Happy reading and be happy
📍Setelah menikmati makan malam paling terakhir, Rica menuju kamar dengan segelas susu di tangan. Sudah ada Abi yang sedang bermain ponsel sambil bersandar di kepala ranjang. Wanita itu mengambil bagian di sisi kanan dan meletakkan susu di nakas. Tubuhnya masih terasa lelah, mengingat sore tadi dia telah membereskan semua pakaiannya dan Abi ke dalam koper untuk pindahan besok siang.
Rica sendiri yang mengaturnya, tanpa dibantu Abi sama sekali. Calon ayah itu hanya sibuk bermain game dan tiduran di ranjang tanpa beban. Abi dan sikap pemalasnya ternyata masih masih mendominasi. Pantas saja saat masih berpacaran dengan Rio, dia sering mendengar kekasihnya mengeluhkan sikap anak kedua keluarga Alexander itu.
"Em ... Kak Abi," panggil Rica ragu.
Tidak ada jawaban, membuat Rica menghela napas berat. Sehina itukah dirinya, hingga saat dia ingin berbicara pun tak ada yang menanggapinya. Wanita itu mengambil susu dan meneguknya hingga tandas. Lalu menarik selimut dan berbaring membelakangi Abi. Dia bersyukur setidaknya Abi memberi izin untuk keduanya tidur bersama, mengingat pria itu tak ingin calon bayinya kenapa-kenapa. Beda lagi jika sang buah hati telah lahir, mungkin Rica akan diminta tidur di sofa atau berakhir tragis di atas lantai yang dingin.
"Kak Abi, apa Papa dan Mama tahu kita akan pindah?" tanya Rica lagi, berusaha mencari jawaban atas rasa penasarannya.
Hening. Rica merasa dirinya membuang waktu saja melempar pertanyaan dan selalu berakhir dengan kebungkaman. Dia memilih memejamkan mata, membawa rasa sakit di dalam lelapnya dan seperti biasa menganggap semuanya segera berakhir saat terbangun nanti.
Abi mengalihkan atensi dari ponsel ke punggung yang telah berbalut selimut cokelat tebal itu.
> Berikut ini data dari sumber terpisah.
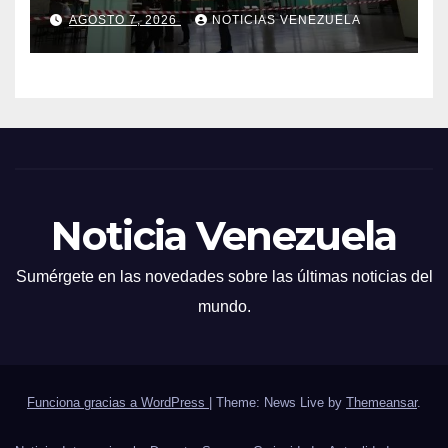
heridos
AGOSTO 7, 2026
NOTICIAS VENEZUELA
Noticia Venezuela
Sumérgete en las novedades sobre las últimas noticias del
mundo.
Funciona gracias a WordPress
|
Theme: News Live by
Themeansar
.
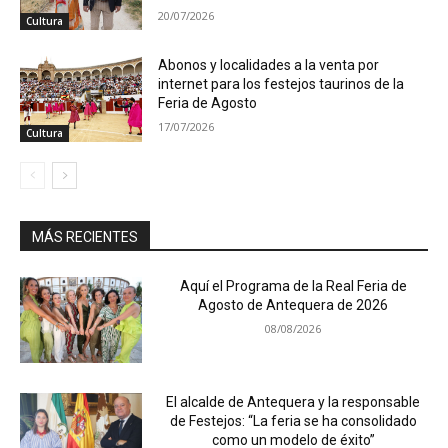
20/07/2026
Cultura
Abonos y localidades a la venta por
internet para los festejos taurinos de la
Feria de Agosto
17/07/2026
Cultura
MÁS RECIENTES
Aquí el Programa de la Real Feria de
Agosto de Antequera de 2026
08/08/2026
El alcalde de Antequera y la responsable
de Festejos: “La feria se ha consolidado
como un modelo de éxito”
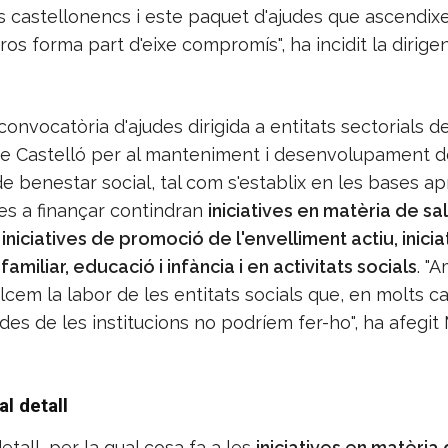
ls castellonencs i este paquet d'ajudes que ascendix
os forma part d'eixe compromís", ha incidit la dirige
convocatòria d'ajudes dirigida a entitats sectorials de
de Castelló per al manteniment i desenvolupament d
e benestar social, tal com s'establix en les bases a
es a finançar contindran
iniciatives en matèria de sal
iniciatives de promoció de l'envelliment actiu, inicia
familiar, educació i infància i en activitats socials
. "
cem la labor de les entitats socials que, en molts ca
des de les institucions no podríem fer-ho", ha afegit
al detall
all, per la qual cosa fa a les
iniciatives en matèria 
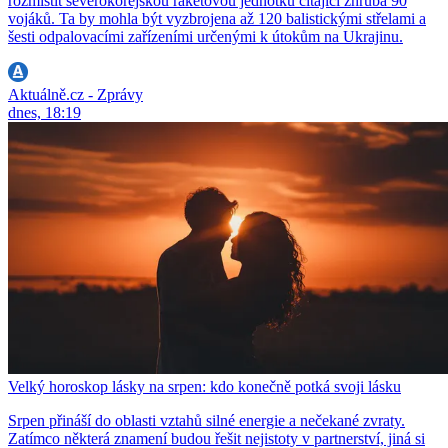
rozmístit severokorejskou raketovou jednotku čítající zhruba 90
vojáků. Ta by mohla být vyzbrojena až 120 balistickými střelami a
šesti odpalovacími zařízeními určenými k útokům na Ukrajinu.
Aktuálně.cz - Zprávy
dnes, 18:19
Velký horoskop lásky na srpen: kdo konečně potká svoji lásku
Srpen přináší do oblasti vztahů silné energie a nečekané zvraty.
Zatímco některá znamení budou řešit nejistoty v partnerství, jiná si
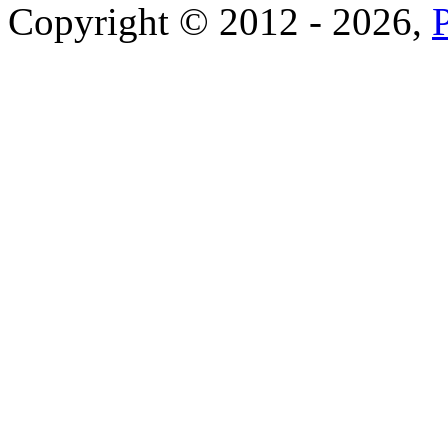
Copyright © 2012 - 2026,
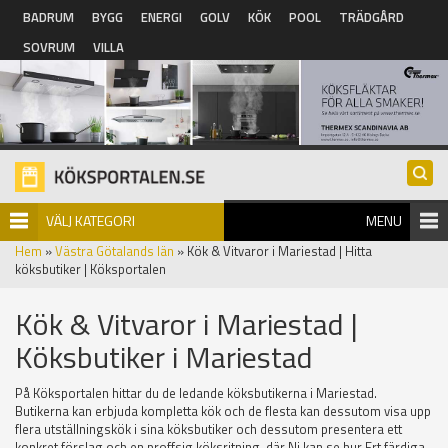
Hoppa till huvudinnehåll
BADRUM
BYGG
ENERGI
GOLV
KÖK
POOL
TRÄDGÅRD
SOVRUM
VILLA
VÄLJ KATEGORI
MENU
Hem
»
Västra Götalands län
» Kök & Vitvaror i Mariestad | Hitta
köksbutiker | Köksportalen
Kök & Vitvaror i Mariestad |
Köksbutiker i Mariestad
På Köksportalen hittar du de ledande köksbutikerna i Mariestad.
Butikerna kan erbjuda kompletta kök och de flesta kan dessutom visa upp
flera utställningskök i sina köksbutiker och dessutom presentera ett
konkret förslag och en proffsig köksritning, där Ni kan se hur Ert färdiga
Di tengah-tengah keduanya ada guling sebagai pembatas. Pria itu membuang napas kasar, memejamkan matanya sesaat. Melirik sekilas kembali ke arah istrinya dan juga segelas susu kosong di nakas.
Dia beranjak, menuju ke atas sofa di mana terdapat tas milik Rica. Dengan berani, dia membuka dan mengeluarkan dompet milik wanita itu. Tidak ada yang ditemukan, kecuali selembar uang dua puluh, kartu pelajar dan tanda pengenal. Ada juga foto pas Rica yang memakai seragam sekolah. Abi kembali menyimpannya, beralih pada hasil belanjaan Rica. Ada dua susu ibu hamil dengan rasa vanila dengan harga yang lumayan mahal. Wanita itu juga membeli beberapa makanan ringan serta kebutuhan wanita itu lainnya.
Pria itu menatap Rica yang telah tertidur pulas dengan napas teratur. Dia mengambil ponsel mengirimkan sesuatu kepada Tian sahabatnya itu dengan rahang mengeras.
[Gue takut dan Lo paham apa maksud gue ini.]
*****
Rio keluar kamar untuk makan siang. Tidak ada jadwal kuliah hari ini sehingga dia punya waktu banyak di rumah, meskipun tidak merasa betah sama sekali dan alasannya karena Rica. Pria yang sebentar lagi akan meraih gelar dokter itu, menghentikan langkah. Matanya menajam melihat di ruang tengah sudah ada beberapa koper dan juga keberadaan Bi Retno. Lalu muncul Abi diikuti Rica di belakangnya.
"Ada apa, Kak?"
Rio menoleh menemukan Siska yang juga baru keluar dari kamar. Pria itu tak menjawab dan segera turun dari tangga, diikuti Siska yang terkejut melihat apa yang terjadi.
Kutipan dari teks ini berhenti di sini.